A full bill text from both chambers is expected to be released before March. 

Some in Congress will look to reform the nutrition sections of the bill, especially those with an appetite for entitlement reform,  while others will prefer to concentrate on the bill’s  agricultural titles.

 

Regulatory

Whether it comes as legislation or executive orders, the administration’s regulatory reform agenda will continue to take shape in 2018.  Following President Trump’s edict of eliminating two regulations for every new one introduced, bureaucratic red-tape reduction aims to expedite growth and speed up various project deliveries. 

From infrastructure to water resources management, public lands and emergency relief, President Trump has declared a more business-friendly, less regulatory environment will expedite implementation, spur business growth and hasten economic development and job growth. 

Aside from high-profile issues that could see comprehensive legislation, Congress will also consider equally important measures, minus the fanfare, that affect counties. 

The Water Resources Development Act (WRDA) has returned to a two-year cycle, with a vote expected in the latter part of 2018.  WRDA is vital to NACo members since it addresses Army Corps of Engineers’ (Corps) water infrastructure projects associated with flood prevention, beach replenishment and environmental restoration, as well as authorizes and manages the Harbor Maintenance Trust fund, which helps counties embark on large scale projects such as port expansion and harbor dredging, and Corps policy issues. 

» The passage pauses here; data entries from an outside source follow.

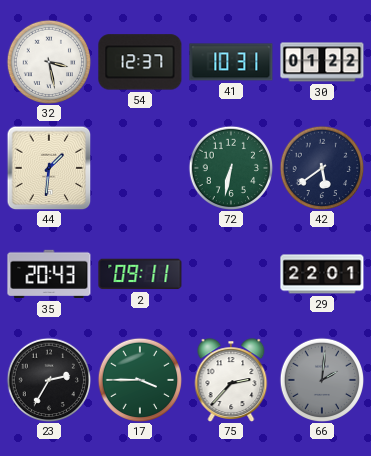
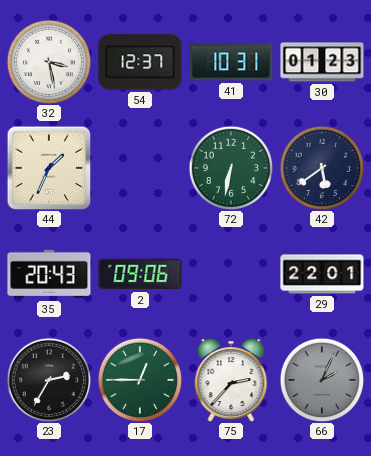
30: 01:22 -> 01:23
44: 1:31 -> 1:34
2: 09:11 -> 09:06
17: 3:45 -> 12:45
66: 2:01 -> 2:04
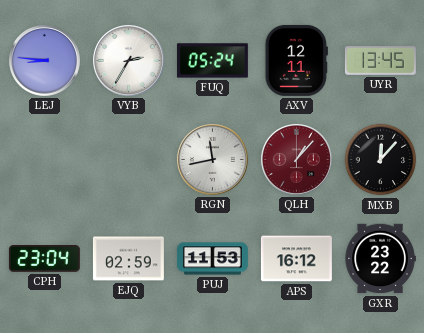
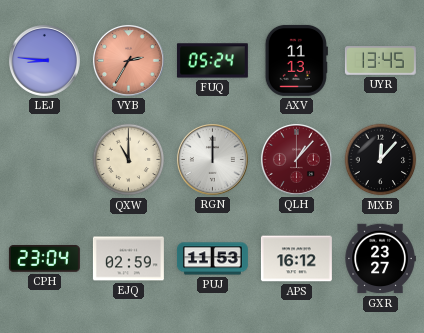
VYB dial: white -> salmon
AXV: 12:11 -> 11:13
QXW: none -> 11:00
RGN: 11:43 -> 12:00
GXR: 23:22 -> 23:27
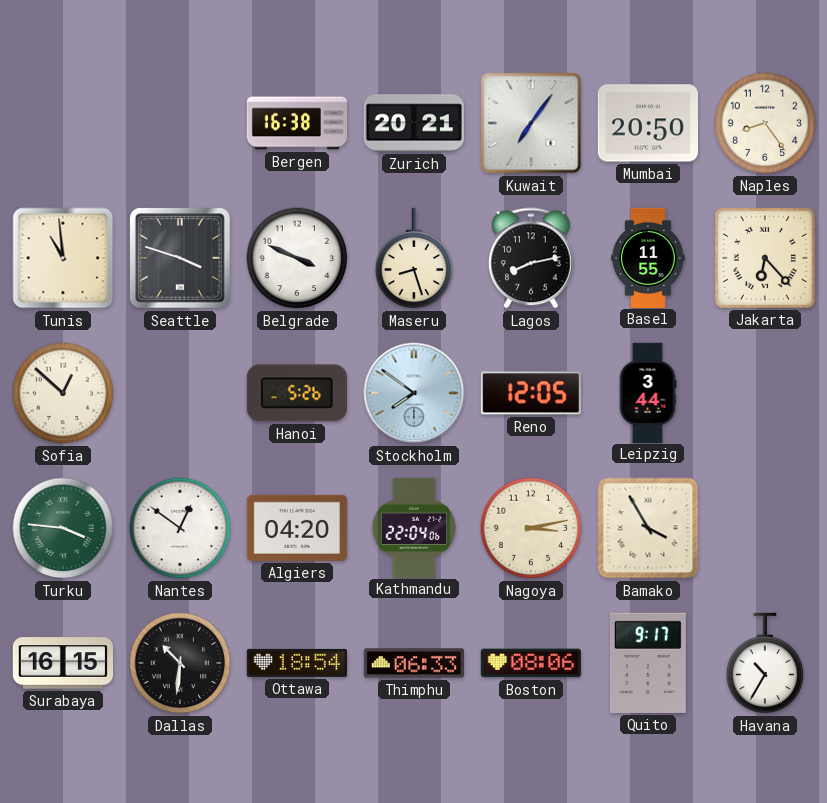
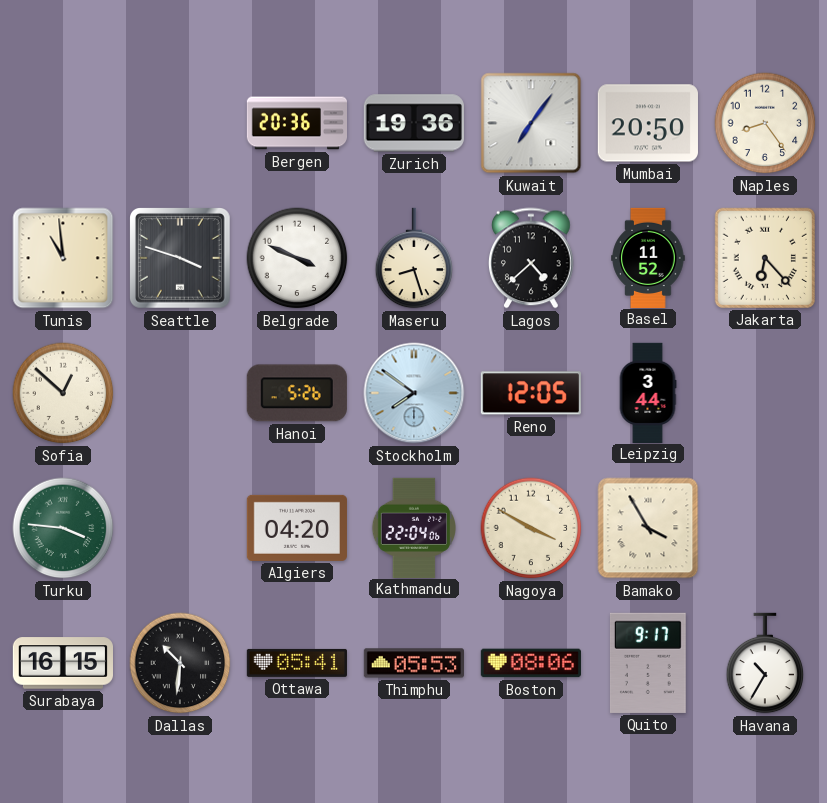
Bergen: 16:38 -> 20:36
Zurich: 20:21 -> 19:36
Lagos: 8:13 -> 4:38
Basel: 11:55 -> 11:52
Nantes: 12:51 -> none
Nagoya: 3:13 -> 3:50
Ottawa: 18:54 -> 05:41
Thimphu: 06:33 -> 05:53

Also expected to be addressed this year is the Waters of the United States (WOTUS), with the Supreme Court expected to rule on court jurisdictional issues with WOTUS-related cases.

Additionally, EPA will be hard at work rewriting the WOTUS rule, as well as revising their current policy on the replacement of lead and copper service lines in drinking water systems.

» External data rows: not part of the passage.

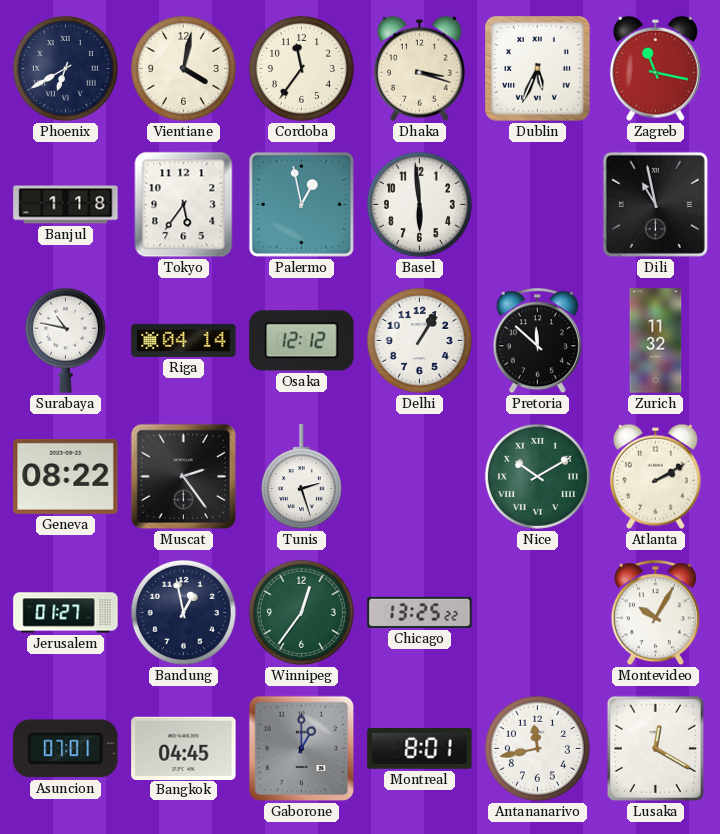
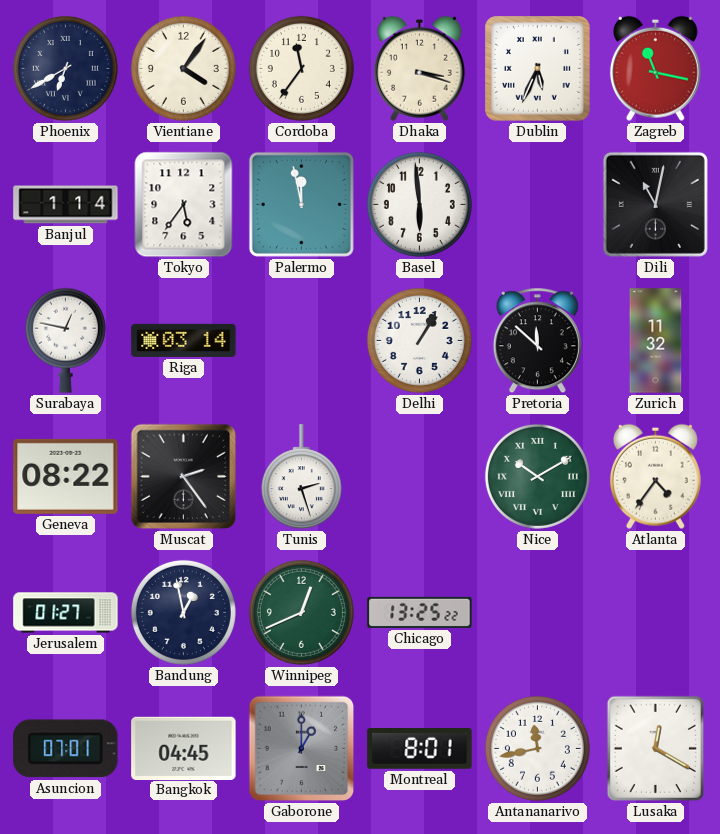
Vientiane: 4:02 -> 4:06
Banjul: 1:18 -> 1:14
Palermo: 12:58 -> 11:58
Dili: 10:58 -> 11:02
Surabaya: 10:47 -> 12:47
Riga: 04:14 -> 03:14
Osaka: 12:12 -> none
Atlanta: 2:10 -> 4:36
Winnipeg: 12:36 -> 12:41
Montevideo: 10:05 -> none
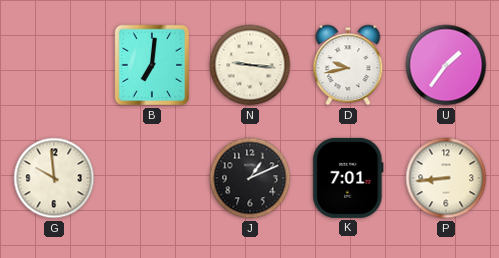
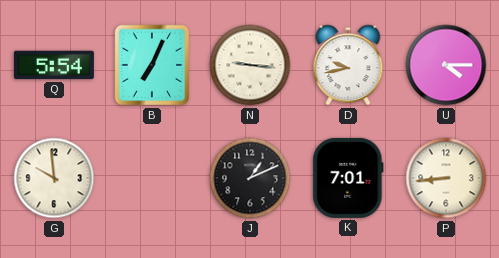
Q: none -> 5:54
B: 7:01 -> 7:04
U: 1:36 -> 4:15
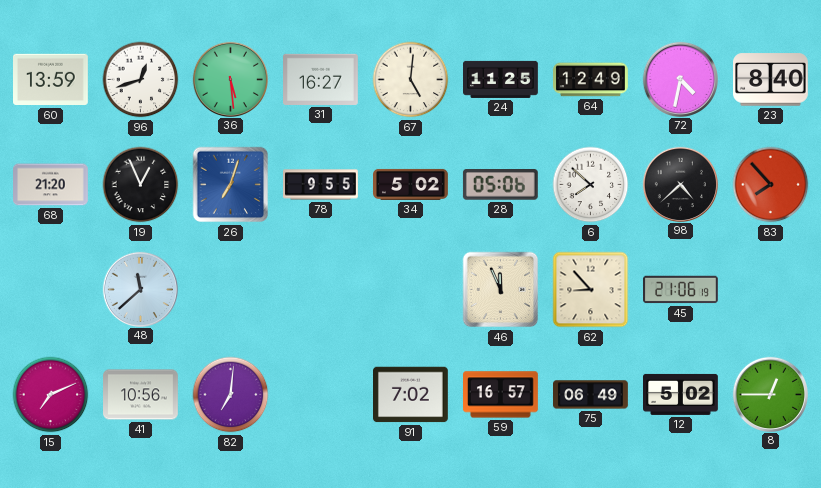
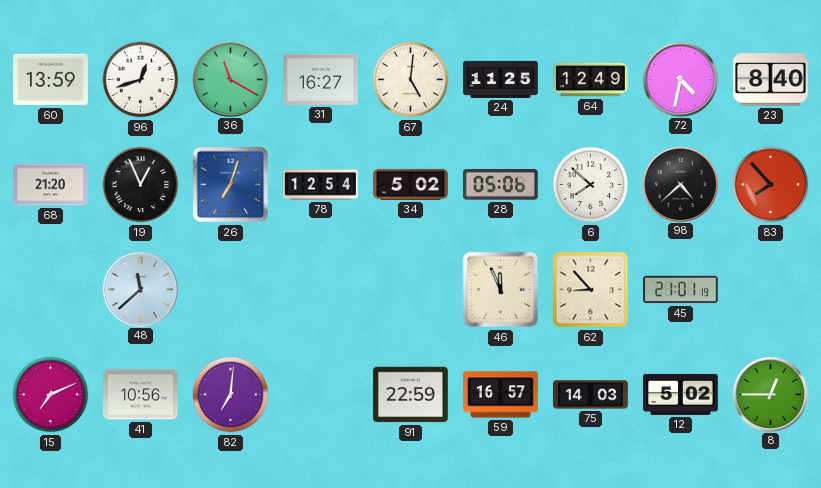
36: 5:29 -> 11:20
78: 9:55 -> 12:54
45: 21:06 -> 21:01
91: 7:02 -> 22:59
75: 06:49 -> 14:03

Finally, EPA is expected to release its final list of county ozone designations under the 2015 rule by April 30.

Regulatory frameworks were not restricted to land, environment and infrastructure sectors in 2017, but economic reforms also played a part as well, notably the Department of Labor’s decision not to defend the Obama Administration’s rulemaking on overtime pay. NACo had expressed its concerns over the increased administrative and financial burden the rule would impose on the nation’s counties, which employ more than 3.6 million people and provide services to over 305 million county residents.

It’s also expected that Congress will address cybersecurity reform and engage in new debates centered on the funding of the 2020 United States Census.   Congress also, throughout all federal agencies, will be looking at new regulations which could lead to federal preemption of local authority in issues such as unmanned aerial systems and wireless facility siting and 5G wireless network deployment. Preemption is something that will be on all local governments’ radar, as a debate over federalism continues.

With approximately 10 months before the midterm elections, Congress has no shortage of issues to undertake. 

Fights will be waged and consensus will prove daunting.  One thing is for certain, counties must be ready to educate and advocate for a continued strong federal-state-local partnership to ensure the strength and stability of our residents and communities in 2018 and beyond.